İslam Tarihi

İlhanlılar Sanatı -Mimari, Minyatür, Çini, Seramik- Özellikleri, Hakkında Bilgi

İlhanlı sanatı. İslâm sanatı tari­hinin en farklı hususiyetlerinin görüldüğü bir tahribat ve yeniden doğuş safhasını teşkil eder. İlhanlı hanedanından gelen hükümdarların önemli bir kısmı sert ve otoriter kişiler olarak tanınmıştır. Ancak bu hükümdarların sanat hamileri olduğu da bilinmektedir. Hanedanın ilk kuruluş yıllarından başlayarak XIII. yüzyılın son­larında tahta çıkan Gâzân Han’a kadar İl­hanlı hükümdarlarının değişik dinî tema­yülleri sebebiyle İslâm sanatı bakımından önemli bir faaliyeti göze çarpmamakta­dır. Özellikle Hülâgû, Abaka ve Argun han­lar Budist olmakla birlikte Hıristiyanlığa ilgi duymuşlar, âdeta müslümanlara kar­şı Moğol-hıristiyan birliğini sağlamaya çalışmışlardır. Bu dönemde İlhanlılar, İslâm âlemi İçin büyük bir tehlike oluşturarak şehirleri ve ilim merkezlerini tahrip et­mişlerdir. İlk yıllarda İran ve Azerbaycan civarında Hıristiyanlığı benimseyen Moğollar’ın çadır kiliselerde ibadet ettikleri bilinmektedir. Yerleşik hayata geçişle bir­likte birçok Budist mabedi ve kilise yap­tırılmıştır. Hülâgû Han devrinde (1256-1265) Urmiye gölü civarında ve özellikle Hoy’da Budist tapınakları inşa edilmiş, daha sonra Argun Han (1284-1291) inşa ettirdiği Budist manastırlarında kendi resmini yaptırmıştır. Hıristiyanlığa karşı sempati duyan Hülâgû, Abaka ve Argun hanlar zamanında Batı İran’da ve Azer­baycan’da çeşitli Nesturi kiliseleri ve ma­nastırları yapılmıştır. Ancak bu eserler günümüze kadar gelmemiştir. Önemli sa­nat faaliyetleri ise İslâmiyet’i resmen ka­bul eden Gâzân Han’ın tahta çıkmasından sonra gerçekleşmiştir. İlhanlı hanedanıy­la yakın münasebeti olan devlet memur­ları, vezirler, İlhanlı hükümdarlarının eş­leri ve Müslümanlığı benimsemiş diğer bazı kişiler tarafından yaptırılan çok sa­yıda eserin önemli bir kısmı Anadolu Sel­çuklu sanat muhiti içinde ele alınmakta­dır.
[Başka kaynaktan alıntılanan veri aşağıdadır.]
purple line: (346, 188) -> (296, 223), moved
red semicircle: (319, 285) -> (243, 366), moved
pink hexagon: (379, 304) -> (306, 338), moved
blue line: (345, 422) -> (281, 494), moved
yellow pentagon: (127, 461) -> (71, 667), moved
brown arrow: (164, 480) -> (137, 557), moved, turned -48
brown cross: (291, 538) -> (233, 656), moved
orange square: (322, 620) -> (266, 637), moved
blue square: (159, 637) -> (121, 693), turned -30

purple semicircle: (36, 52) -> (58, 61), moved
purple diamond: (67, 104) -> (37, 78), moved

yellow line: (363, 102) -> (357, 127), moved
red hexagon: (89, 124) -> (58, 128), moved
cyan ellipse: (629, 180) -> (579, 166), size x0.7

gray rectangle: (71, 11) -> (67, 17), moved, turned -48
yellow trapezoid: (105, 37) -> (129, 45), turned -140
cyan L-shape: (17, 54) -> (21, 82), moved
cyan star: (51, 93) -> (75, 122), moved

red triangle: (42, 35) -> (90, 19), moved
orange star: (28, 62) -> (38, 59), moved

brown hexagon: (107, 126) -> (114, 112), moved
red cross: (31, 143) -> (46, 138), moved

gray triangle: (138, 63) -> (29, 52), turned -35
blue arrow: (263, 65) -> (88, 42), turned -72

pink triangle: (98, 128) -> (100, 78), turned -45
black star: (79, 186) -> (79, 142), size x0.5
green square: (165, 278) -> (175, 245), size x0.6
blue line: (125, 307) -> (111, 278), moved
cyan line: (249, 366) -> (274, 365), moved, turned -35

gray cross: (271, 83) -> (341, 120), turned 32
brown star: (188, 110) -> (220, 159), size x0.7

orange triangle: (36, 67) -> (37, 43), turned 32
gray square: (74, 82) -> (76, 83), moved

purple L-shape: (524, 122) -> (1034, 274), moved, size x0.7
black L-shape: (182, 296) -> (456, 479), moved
Gâzân Han döneminde İslâmlaşan İl­hanlı yönetimi, idaresi altındaki toprak­larda özellikle İran ve Güney Azerbaycan’­da yoğun bir imar faaliyetine girişmiştir. İran’da Tebriz. Merâga. Sultaniye, Lincân, Verâmin ve Natanz; Anadolu’da Erzurum. Amasya, Tokat, Niğde şehirlerinde İlhanlı eserleri görülmektedir. İlhanlılar mima­ride Büyük Selçuklu geleneğine sahip çık­mışlar, tasarım ve mimari ayrıntılarda, süslemede bu geleneği sürdürmüşlerdir. İnşaat malzemesi çoğunlukla İran’da tuğla, Anadolu’da ise taştır. Süslemede alçı, tuğla, sırlı tuğla ve çini kullanılmış­tır. Selçuklu plan şemaları çok daha iddi­alı boyutlarda tekrar edilmiştir. İlhanlı sa­natında bölgenin manevî hususiyetleri devam ederken dönemin önemli mer­kezleriyle de yakın ilişkiler söz konusu ol­muştur. Anadolu (Selçuklu), Mısır-Suriye  ve İrak dışında bil­hassa Orta Asya’dan beraberlerinde ge­tirdikleri Moğol-Çin tesirleri sanatın şe­killenmesinde önemli rol oynamıştır.